La Cour de justice de l’Union européenne, par une décision du 18 décembre 2025, se prononce sur les motifs de déchéance d’une marque pour déceptivité. Le litige porte sur l’interprétation des directives relatives aux marques face à l’usage d’un nom de créateur après la cession de son entreprise.
Une société de mode fondée en 1978 a été cédée en 2011, incluant des marques patronymiques, tandis que le fondateur y collaborait jusqu’en 2015. Le cessionnaire a ensuite poursuivi le créateur en contrefaçon en 2018, provoquant une demande reconventionnelle en déchéance pour usage prétendument trompeur du signe.
La Cour d’appel de Paris, le 12 octobre 2022, a prononcé la déchéance partielle des droits du titulaire sur les marques cédées antérieurement. Les juges du fond ont retenu que le cessionnaire faisait croire de manière effective au public que le créateur participait toujours à la conception.

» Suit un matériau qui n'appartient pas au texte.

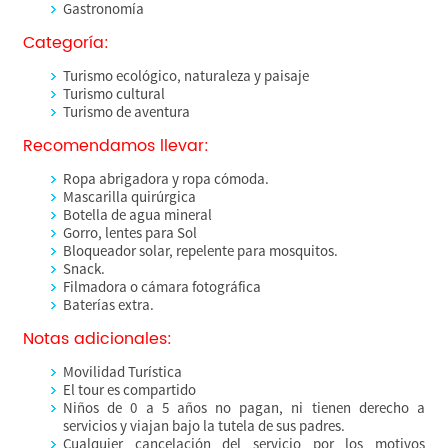
Gastronomía
Categoría:
Turismo ecológico, naturaleza y paisaje
Turismo cultural
Turismo de aventura
Recomendamos llevar:
Ropa abrigadora y ropa cómoda.
Mascarilla quirúrgica
Botella de agua mineral
Gorro, lentes para Sol
Bloqueador solar, repelente para mosquitos.
Snack.
Filmadora o cámara fotográfica
Baterías extra.
Notas adicionales:
Movilidad Turística
El tour es compartido
Niños de 0 a 5 años no pagan, ni tienen derecho a
servicios y viajan bajo la tutela de sus padres.
Cualquier cancelación del servicio por los motivos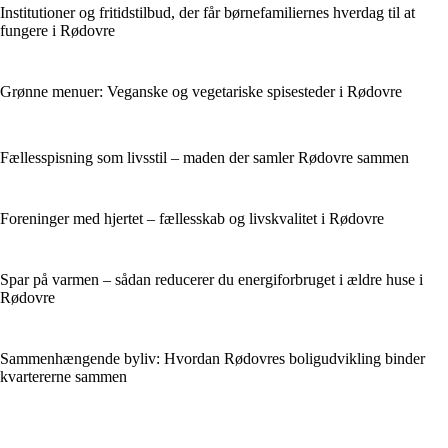
Institutioner og fritidstilbud, der får børnefamiliernes hverdag til at
fungere i Rødovre
Grønne menuer: Veganske og vegetariske spisesteder i Rødovre
Fællesspisning som livsstil – maden der samler Rødovre sammen
Foreninger med hjertet – fællesskab og livskvalitet i Rødovre
Spar på varmen – sådan reducerer du energiforbruget i ældre huse i
Rødovre
Sammenhængende byliv: Hvordan Rødovres boligudvikling binder
kvartererne sammen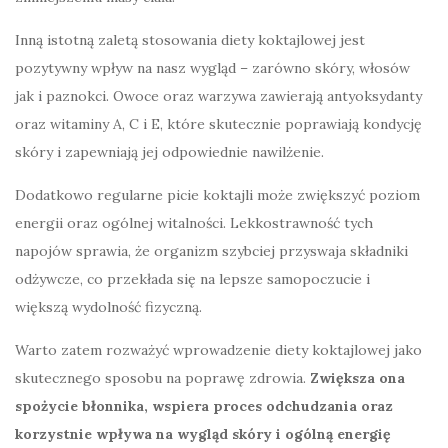
Inną istotną zaletą stosowania diety koktajlowej jest
pozytywny wpływ na nasz wygląd – zarówno skóry, włosów
jak i paznokci. Owoce oraz warzywa zawierają antyoksydanty
oraz witaminy A, C i E, które skutecznie poprawiają kondycję
skóry i zapewniają jej odpowiednie nawilżenie.
Dodatkowo regularne picie koktajli może zwiększyć poziom
energii oraz ogólnej witalności. Lekkostrawność tych
napojów sprawia, że organizm szybciej przyswaja składniki
odżywcze, co przekłada się na lepsze samopoczucie i
większą wydolność fizyczną.
Warto zatem rozważyć wprowadzenie diety koktajlowej jako
skutecznego sposobu na poprawę zdrowia.
Zwiększa ona
spożycie błonnika, wspiera proces odchudzania oraz
korzystnie wpływa na wygląd skóry i ogólną energię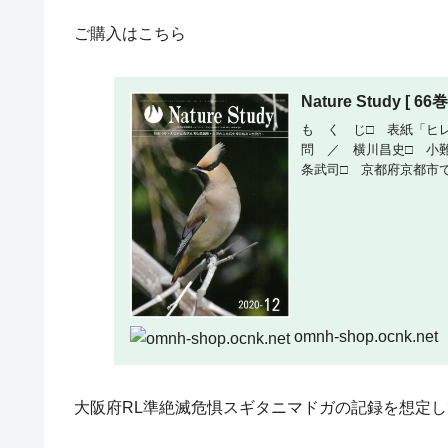
ご購入はこちら
Nature Study [ 66巻
も く じ□ 表紙「ヒ
問 ／ 横川昌史□ 小
条武司□ 京都府京都市
omnh-shop.ocnk.net
大阪府RL準絶滅危惧スギタニマドガの記録を想定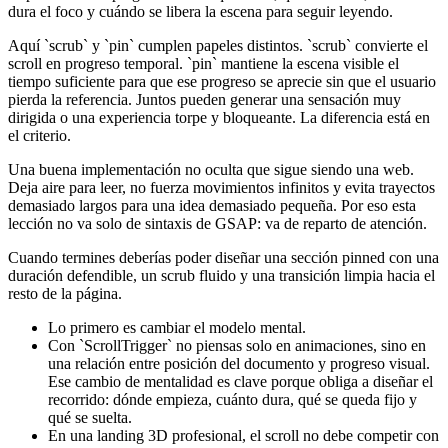
dura el foco y cuándo se libera la escena para seguir leyendo.
Aquí `scrub` y `pin` cumplen papeles distintos. `scrub` convierte el
scroll en progreso temporal. `pin` mantiene la escena visible el
tiempo suficiente para que ese progreso se aprecie sin que el usuario
pierda la referencia. Juntos pueden generar una sensación muy
dirigida o una experiencia torpe y bloqueante. La diferencia está en
el criterio.
Una buena implementación no oculta que sigue siendo una web.
Deja aire para leer, no fuerza movimientos infinitos y evita trayectos
demasiado largos para una idea demasiado pequeña. Por eso esta
lección no va solo de sintaxis de GSAP: va de reparto de atención.
Cuando termines deberías poder diseñar una sección pinned con una
duración defendible, un scrub fluido y una transición limpia hacia el
resto de la página.
Lo primero es cambiar el modelo mental.
Con `ScrollTrigger` no piensas solo en animaciones, sino en
una relación entre posición del documento y progreso visual.
Ese cambio de mentalidad es clave porque obliga a diseñar el
recorrido: dónde empieza, cuánto dura, qué se queda fijo y
qué se suelta.
En una landing 3D profesional, el scroll no debe competir con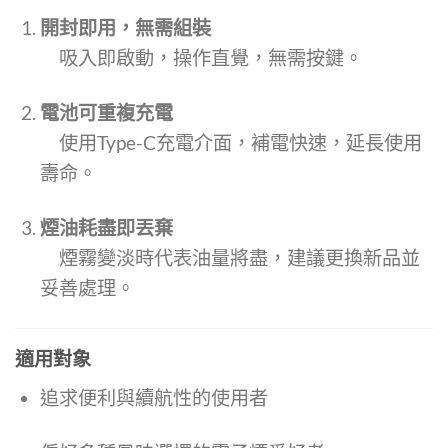
開封即用，無需組裝
吸入即啟動，操作直覺，無需按鍵。
電池可重複充電
使用Type-C充電介面，補電快速，延長使用
壽命。
煙油耗盡即丟棄
煙霧變淡時代表油量將盡，建議更換新品並
妥善處理。
適用對象
追求便利與續航性的使用者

Saisie d’un pourvoi, la Cour de cassation a interrogé la juridiction européenne sur la compatibilité de cette solution avec le droit de l’Union.
Le demandeur au pourvoi soutient que l’absence du créateur ne peut affecter la validité de la marque, quand bien même l’usage serait jugé trompeur. Les défendeurs invoquent au contraire une manœuvre dolosive destinée à induire en erreur le consommateur sur l’origine créative des produits vendus.
La question posée tend à savoir si le risque de tromperie sur la paternité stylistique d’un produit peut légalement justifier la déchéance d’une marque. La Cour répond que les dispositions européennes ne s’opposent pas à la déchéance si l’usage de la marque induit le public en erreur sur ce point. L’analyse de cette décision révèle l’importance accordée à l’origine créative des produits avant d’examiner l’équilibre entre les intérêts économiques et la protection des tiers.
I. L’admission d’un risque de tromperie fondé sur la paternité stylistique
A. La consécration de la paternité stylistique comme caractéristique du produit
La juridiction européenne considère que l’énumération des caractéristiques des produits visées par la directive n’est pas limitative, incluant des éléments qualitatifs subjectifs. Selon les juges, « la paternité stylistique d’un produit peut, le cas échéant, constituer une caractéristique de ce produit qui fait naître des attentes spécifiques ».
Cette approche extensive protège le consommateur qui attache une valeur particulière à l’identité artistique de l’auteur présumé des créations vendues. Le droit des marques englobe la protection contre une erreur portant sur la personne à l’origine de la conception des articles de luxe.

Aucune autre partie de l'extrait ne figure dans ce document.